それに首をかしげると慌てて何でもない告げる唯依。まぁ、本人が何でもないと言っている以上、敢えて踏み込む理由はない。
「――君には大恩がある。何かあれば気負いせず言うといい、微力ながら俺は君の力になろう。」
「はっ、ありがとうございます!」
目と言葉に力を入れて謝礼を述べる唯依。
リップサービスと思われているのだろうか、だとすれば心外だった。―――残った左目と擬似生体の眼球とでは視力差が問題となるため、両目とも同時に疑似生体を移植した。

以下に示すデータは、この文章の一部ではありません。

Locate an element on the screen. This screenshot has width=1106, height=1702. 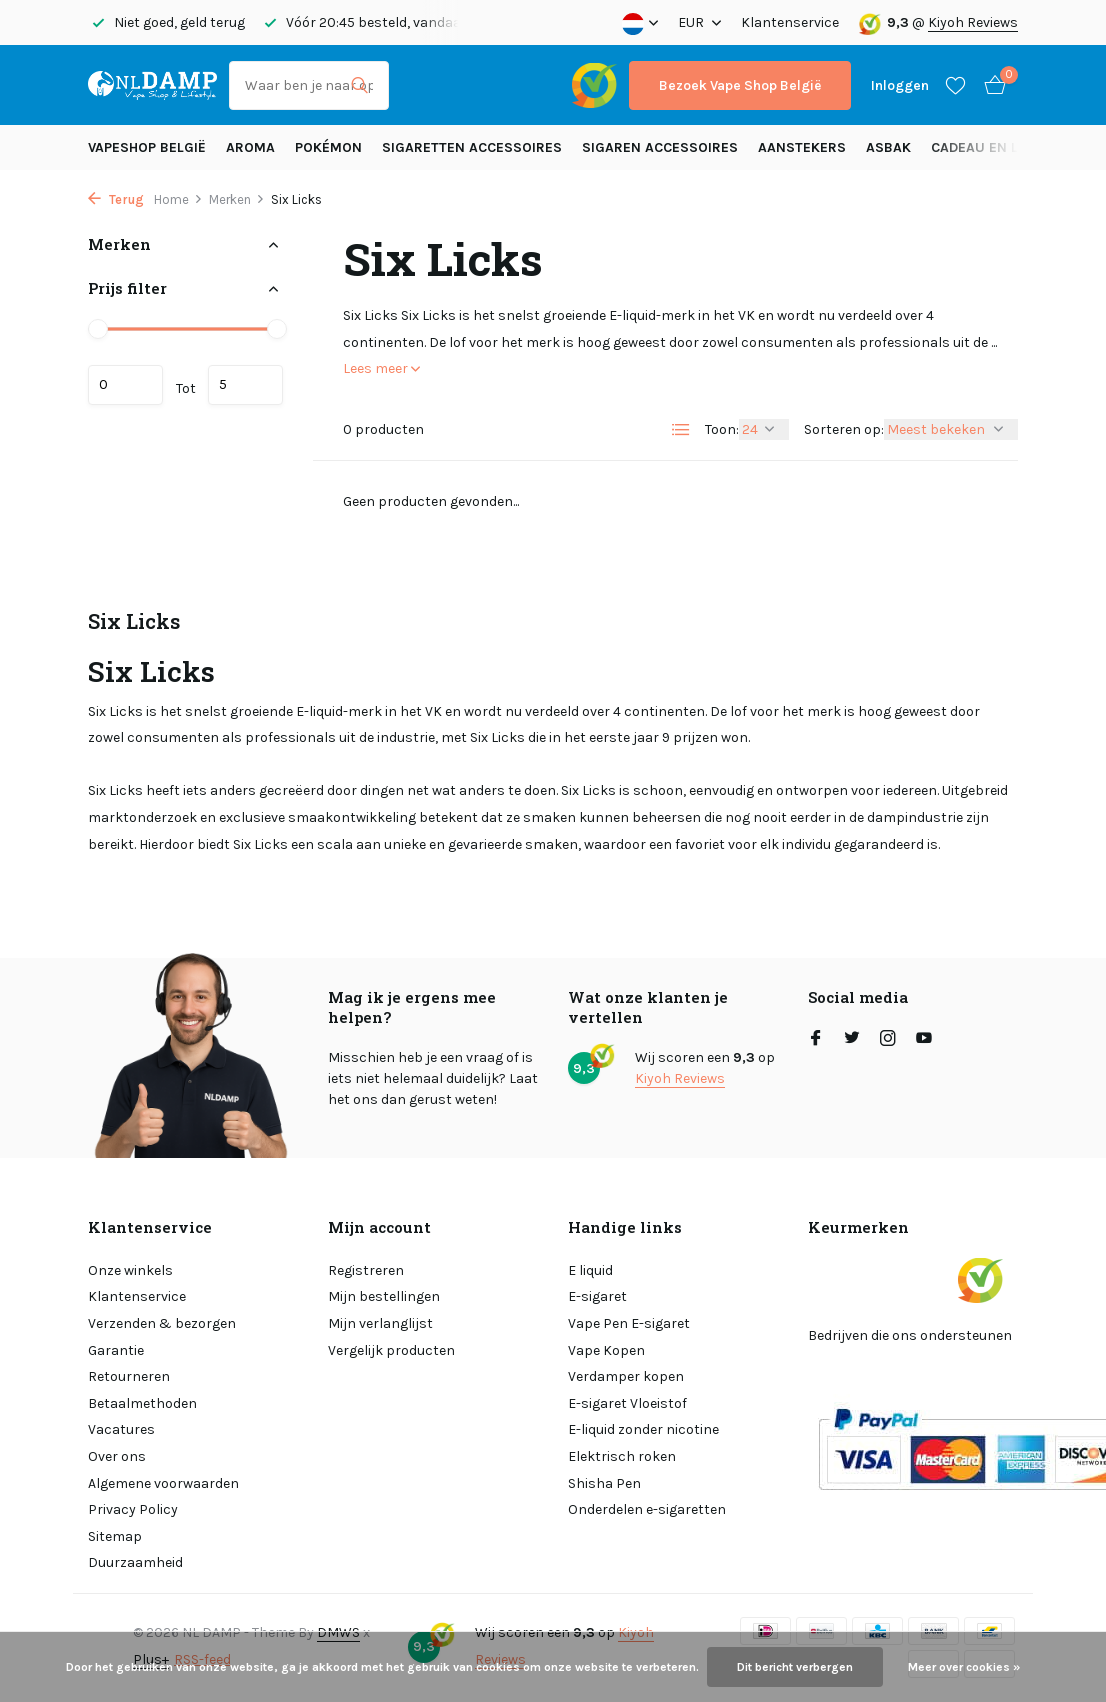
Retourneren is located at coordinates (129, 1376).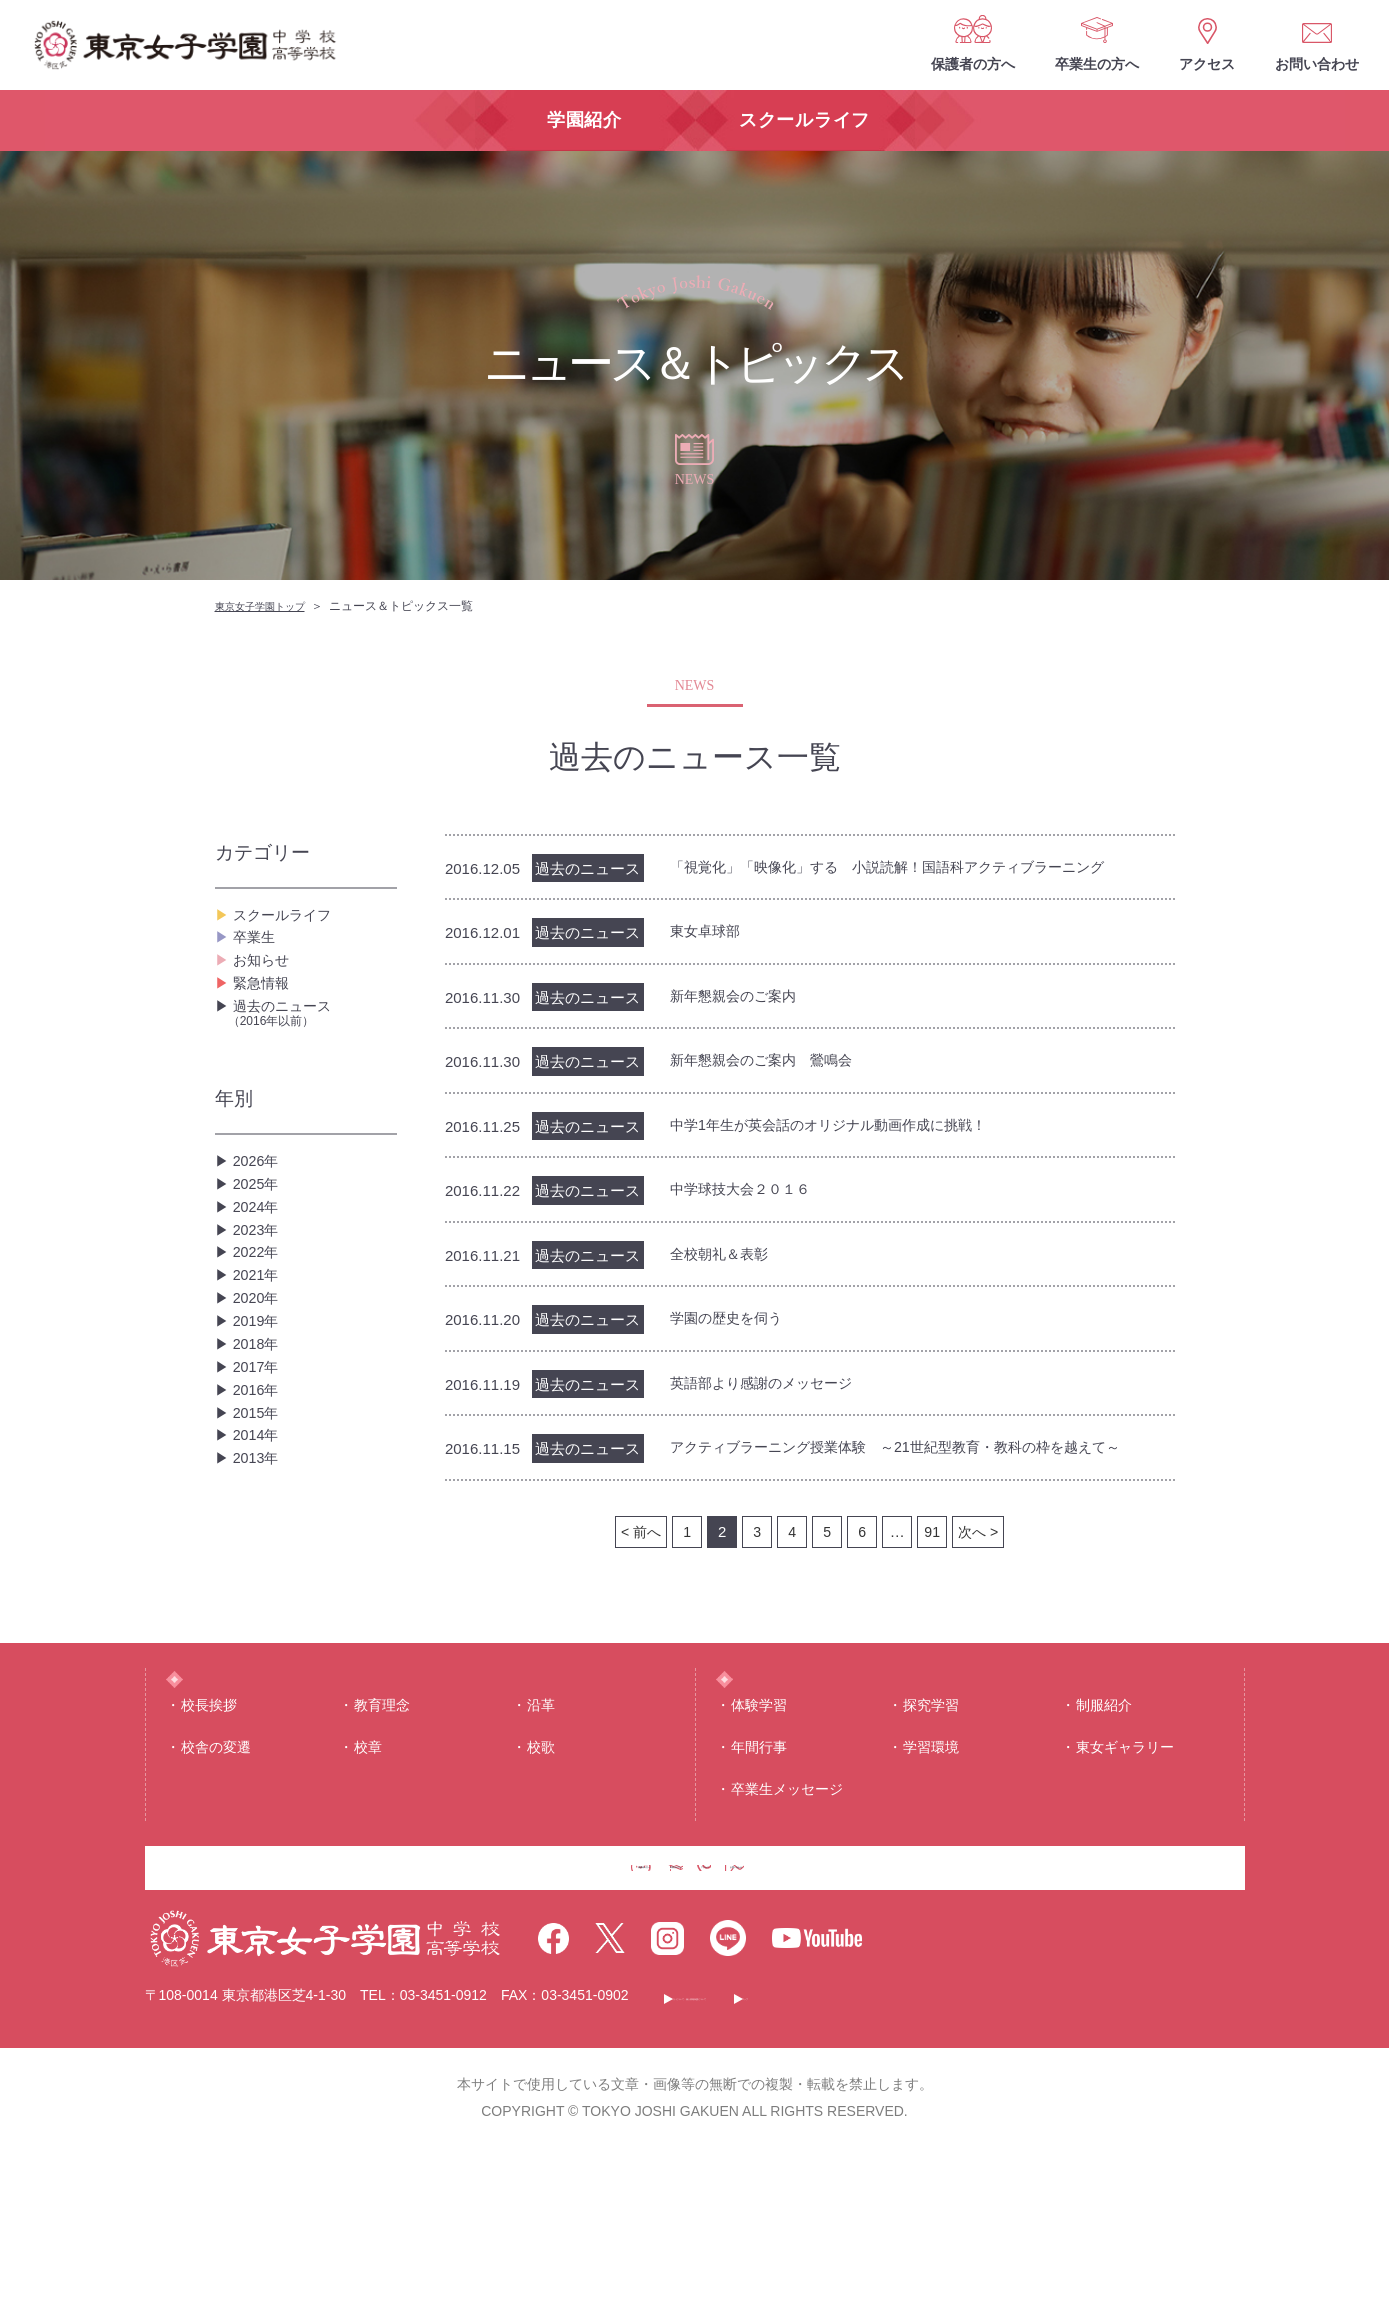 Image resolution: width=1389 pixels, height=2311 pixels. I want to click on アクセス, so click(1207, 64).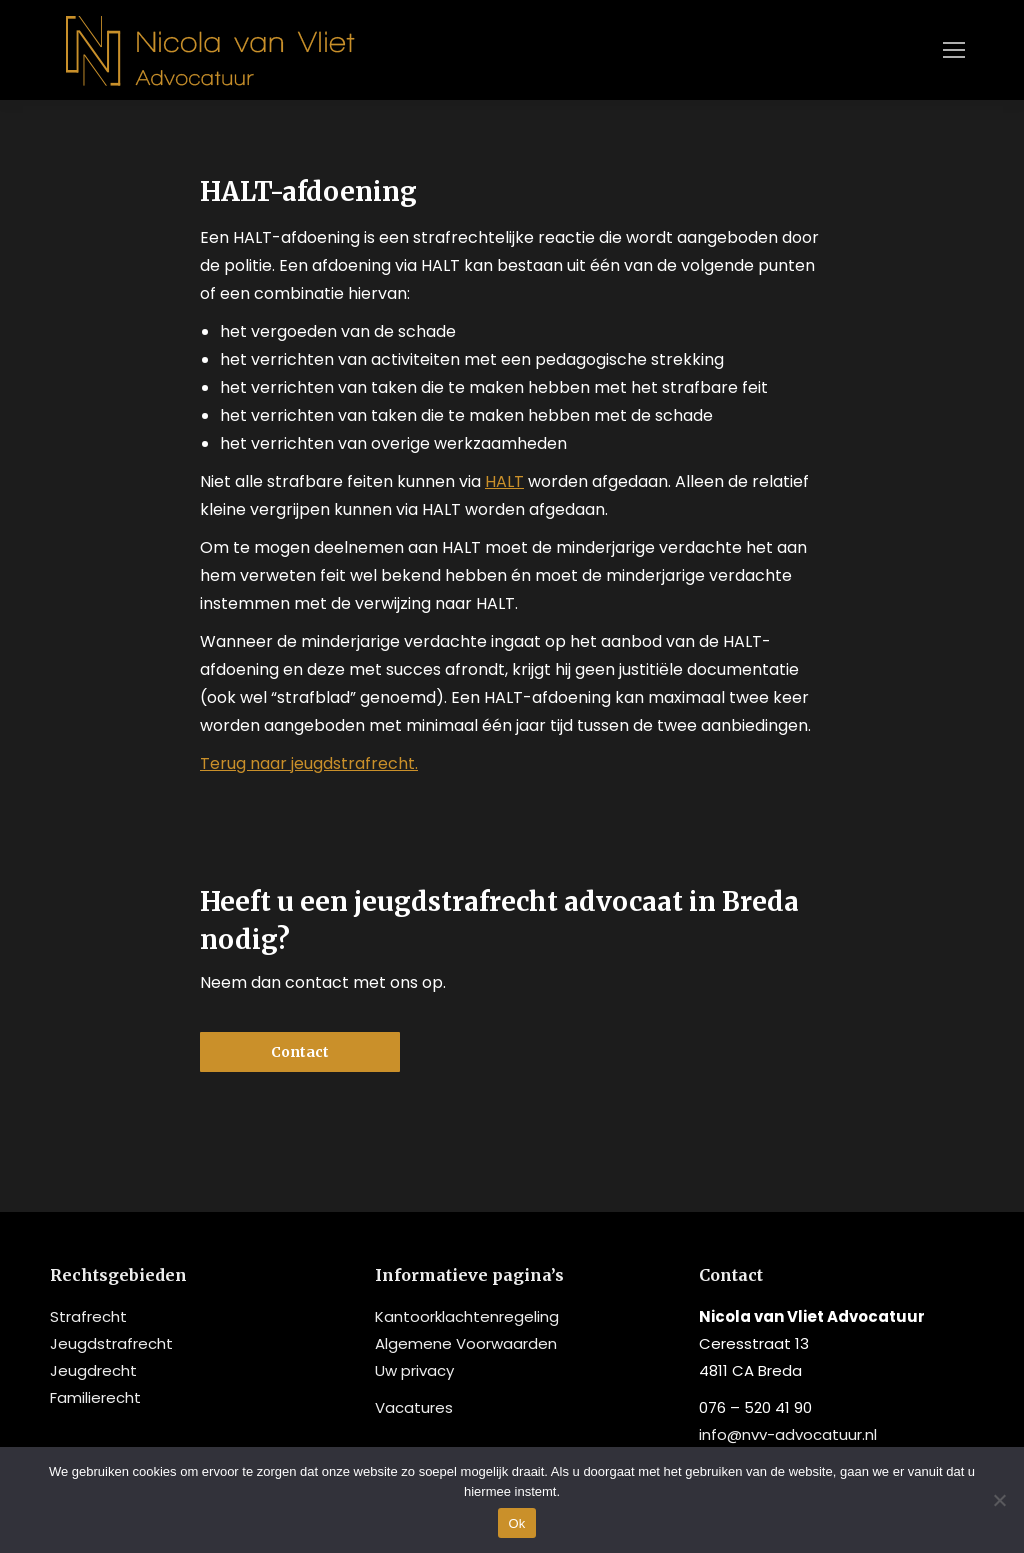  I want to click on Algemene Voorwaarden, so click(466, 1343).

その新たな眼球がちゃんとくっ付くまでの半年近い期間、自分は光を失っていたがその時、身の回りの面倒をよく見てくれたのが彼女だった。
またこの右半身に爪深く残る傷を負ったあの時、高熱で魘される自分が無意識に掴んだ手を引き剥がさずにずっと握ってくれていたと聞く―――恐らく、戻ってこれたのは彼女の存在が大きかったのだと今更ながらに思う。
彼女には返しても返しきれない恩と、自分たちの無力が彼女のような少女を死地に追いやったという負い目がある。
だが、新OSは兎も角、自分の考案した新型戦術刀は彼女の父が設計した74式長刀を駆逐する可能性がある……恩を仇で返す事になるかもしれないと思うと気が滅入った。